While there isn’t enough evidence to say vitamin D improved muscle mass or power, greater muscle strength fortifies the muscles and tendons, reduces the risk of injury, and improves body composition – all of which can lead to faster finishes and healthier bodies.

You make vitamin D in your skin when it’s exposed to the sun but once the calendar flips to October, Canadians must rely on supplemental and dietary sources of the sunshine vitamin. The sun’s rays simply aren’t strong enough until April to ensure efficient vitamin D metabolism. Add clothing and sun block in the summer, and it’s no surprise that nearly a third of Canadians are vitamin D deficient.

Almost half of Canadians slip below the deficiency cut-off in winter, and about a quarter are considered deficient in the summer.

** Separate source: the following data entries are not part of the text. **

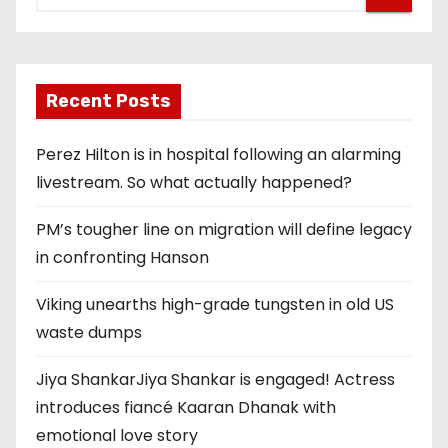
Recent Posts
Perez Hilton is in hospital following an alarming
livestream. So what actually happened?
PM’s tougher line on migration will define legacy
in confronting Hanson
Viking unearths high-grade tungsten in old US
waste dumps
Jiya ShankarJiya Shankar is engaged! Actress
introduces fiancé Kaaran Dhanak with
emotional love story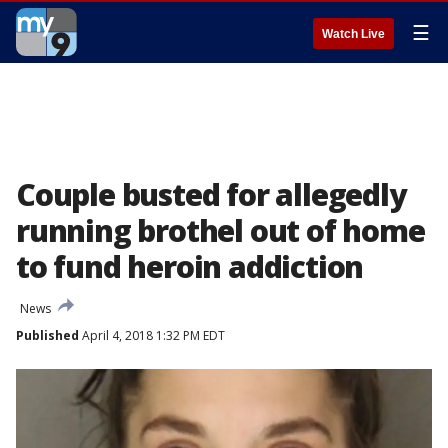
☰
Watch Live
Couple busted for allegedly
running brothel out of home
to fund heroin addiction
News
Published
April 4, 2018 1:32 PM EDT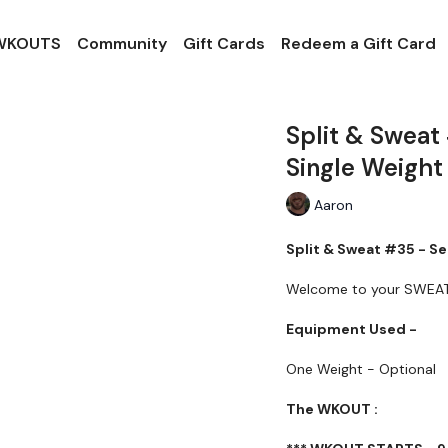
 WKOUTS
Community
Gift Cards
Redeem a Gift Card
Split & Sweat
Single Weight
Aaron
Split & Sweat #35 - Se
Welcome to your SWEA
Equipment Used -
One Weight - Optional
The WKOUT :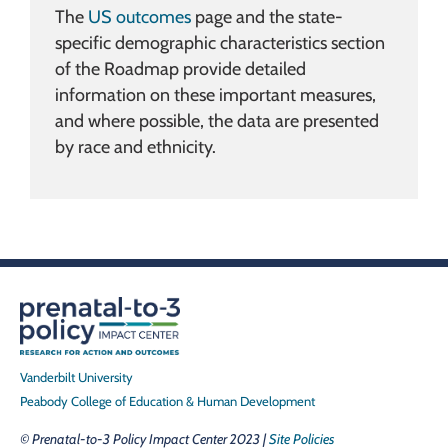
The
US outcomes
page and the state-
specific demographic characteristics section
of the Roadmap provide detailed
information on these important measures,
and where possible, the data are presented
by race and ethnicity.
Vanderbilt University
Peabody College of Education & Human Development
© Prenatal-to-3 Policy Impact Center 2023 |
Site Policies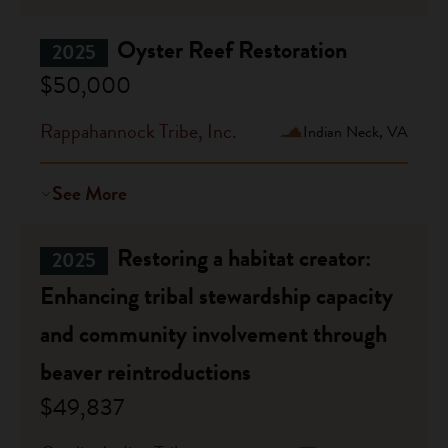
Oyster Reef Restoration
2025
$50,000
Rappahannock Tribe, Inc.
Indian Neck, VA
See More
Restoring a habitat creator:
2025
Enhancing tribal stewardship capacity
and community involvement through
beaver reintroductions
$49,837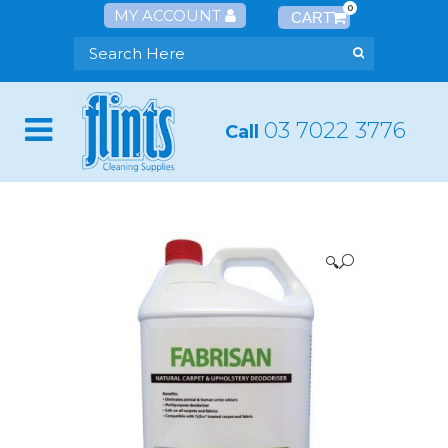
0
MY ACCOUNT
03 7022 3776
Call
🔍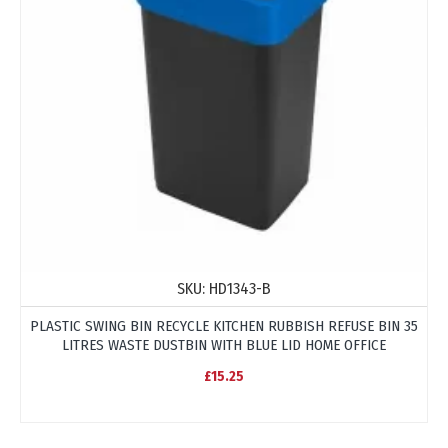
SKU:
HD1343-B
PLASTIC SWING BIN RECYCLE KITCHEN RUBBISH REFUSE BIN 35
LITRES WASTE DUSTBIN WITH BLUE LID HOME OFFICE
£15.25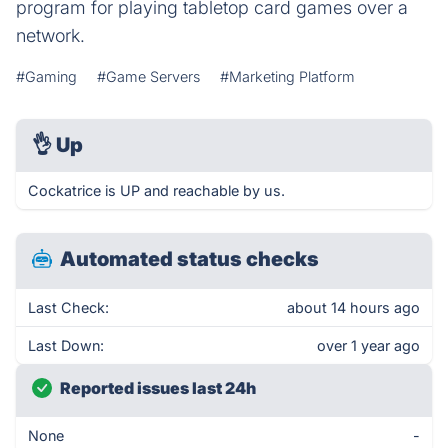
program for playing tabletop card games over a
network.
#Gaming
#Game Servers
#Marketing Platform
👌
Up
Cockatrice is UP and reachable by us.
Automated status checks
Last Check:
about 14 hours ago
Last Down:
over 1 year ago
Reported issues last 24h
None
-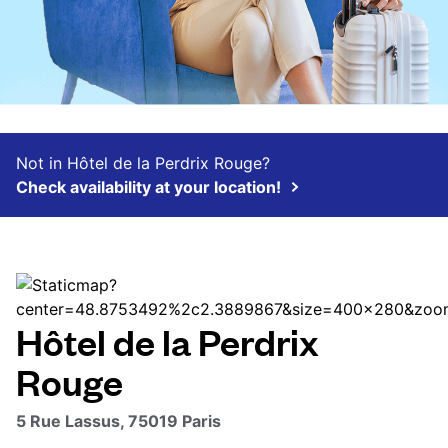
Not in Hôtel de la Perdrix Rouge?
Check availability at your location!
Hôtel de la Perdrix
Rouge
5 Rue Lassus, 75019 Paris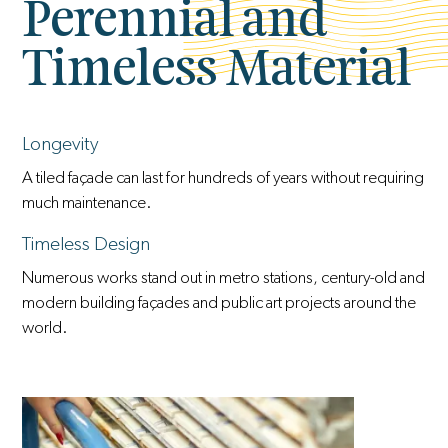
Perennial and
Timeless Material
Longevity
A tiled façade can last for hundreds of years without requiring
much maintenance.
Timeless Design
Numerous works stand out in metro stations, century-old and
modern building façades and public art projects around the
world.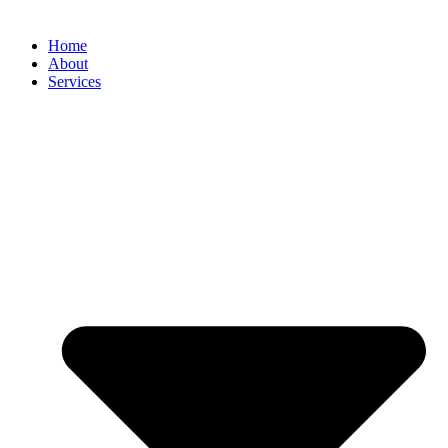
Home
About
Services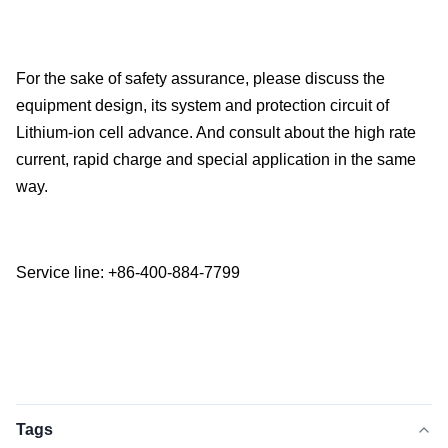
For the sake of safety assurance, please discuss the
equipment design, its system and protection circuit of
Lithium-ion cell advance. And consult about the high rate
current, rapid charge and special application in the same
way.
Service line: +86-400-884-7799
Tags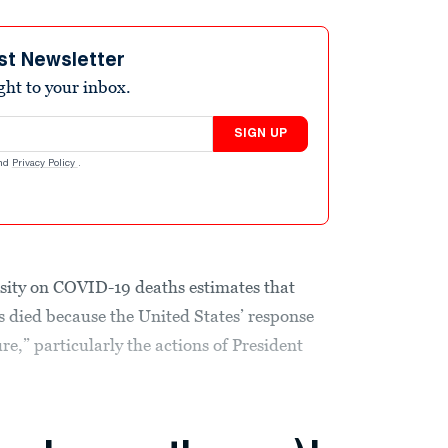
st Newsletter
ight to your inbox.
SIGN UP
nd
Privacy Policy
.
ity on COVID-19 deaths estimates that
 died because the United States’ response
re,” particularly the actions of President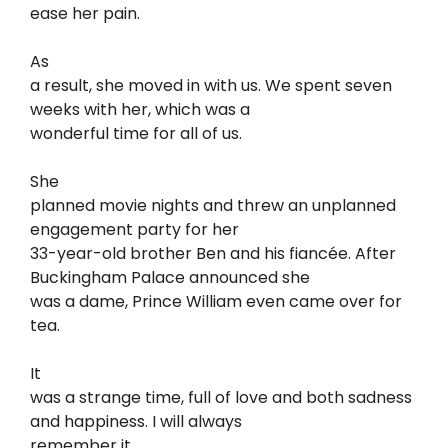
ease her pain.
As
a result, she moved in with us. We spent seven
weeks with her, which was a
wonderful time for all of us.
She
planned movie nights and threw an unplanned
engagement party for her
33-year-old brother Ben and his fiancée. After
Buckingham Palace announced she
was a dame, Prince William even came over for
tea.
It
was a strange time, full of love and both sadness
and happiness. I will always
remember it.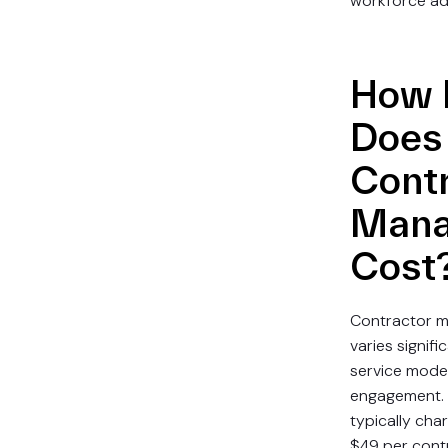
workforce ad
How 
Does
Cont
Mana
Cost
Contractor m
varies signif
service mode
engagement. 
typically ch
$49 per cont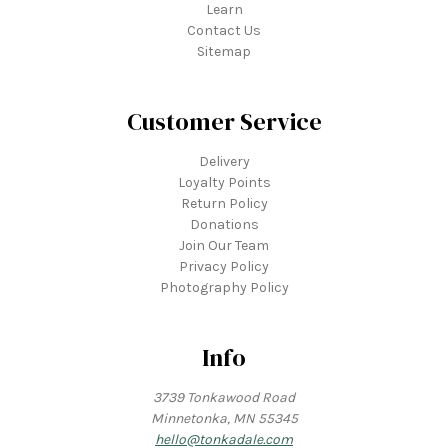
Learn
Contact Us
Sitemap
Customer Service
Delivery
Loyalty Points
Return Policy
Donations
Join Our Team
Privacy Policy
Photography Policy
Info
3739 Tonkawood Road
Minnetonka, MN 55345
hello@tonkadale.com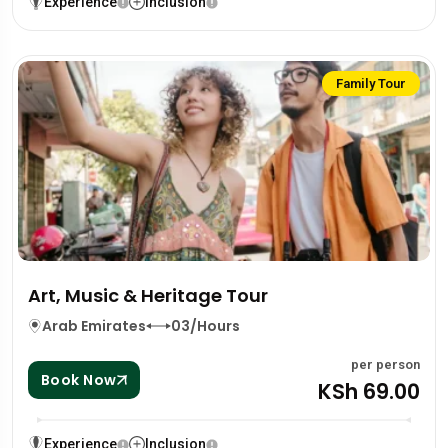
Experience
Inclusion
Family Tour
Art, Music & Heritage Tour
Arab Emirates
03/Hours
per person
Book Now
KSh 69.00
Experience
Inclusion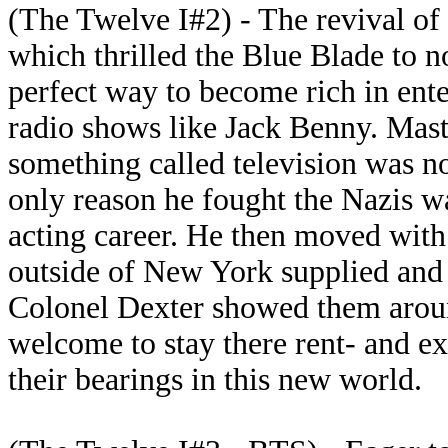
(The Twelve I#2) - The revival of
which thrilled the Blue Blade to n
perfect way to become rich in ente
radio shows like Jack Benny. Mas
something called television was n
only reason he fought the Nazis w
acting career. He then moved with
outside of New York supplied and 
Colonel Dexter showed them aroun
welcome to stay there rent- and e
their bearings in this new world.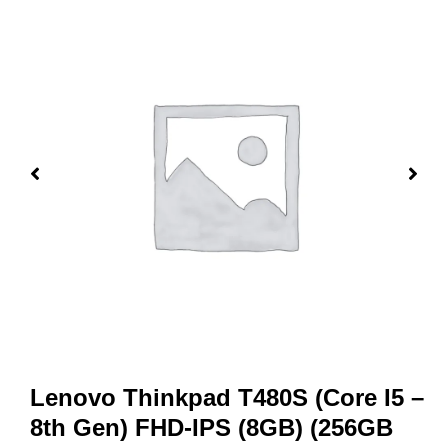
Lenovo Thinkpad T480S (Core I5 –
8th Gen) FHD-IPS (8GB) (256GB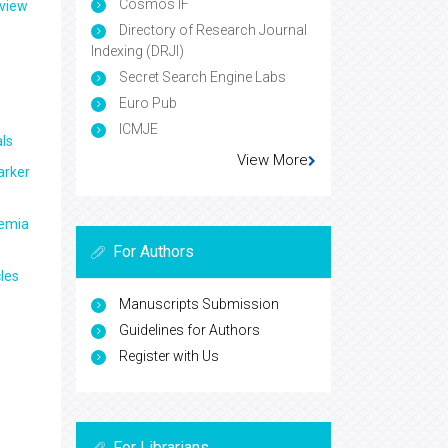
Cosmos IF
eview
Directory of Research Journal
Indexing (DRJI)
Secret Search Engine Labs
Euro Pub
ICMJE
ls
View More
arker
aemia
For Authors
les
Manuscripts Submission
Guidelines for Authors
Register with Us
For Librarians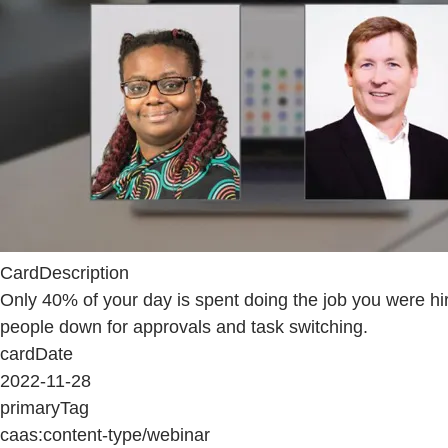
CardDescription
Only 40% of your day is spent doing the job you were h
people down for approvals and task switching.
cardDate
2022-11-28
primaryTag
caas:content-type/webinar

Because of the uncertainty around sun exposure and skin cancer, there’s no recommendation as to how much sun you need every summer day to ensure you have enough vitamin D through the winter. We do know however, that you need at least 600 IU per day from food or supplements, and 800 IU per day if you’re older than 70 to maintain normal vitamin D levels.

Unfortunately, vitamin D is naturally found in very few foods: cod liver oil, egg yolks and some fish. A few foods such as margarine, milk and its alternatives like soy or rice beverages are vitamin D fortified. Supplements are also an option. Taking up to 4,000 IU per day is considered safe.

Maintain a consistent vitamin D level whether you’re training on a treadmill or sweating in the summer sun, and your muscles, as well as your bones, will thank you for it.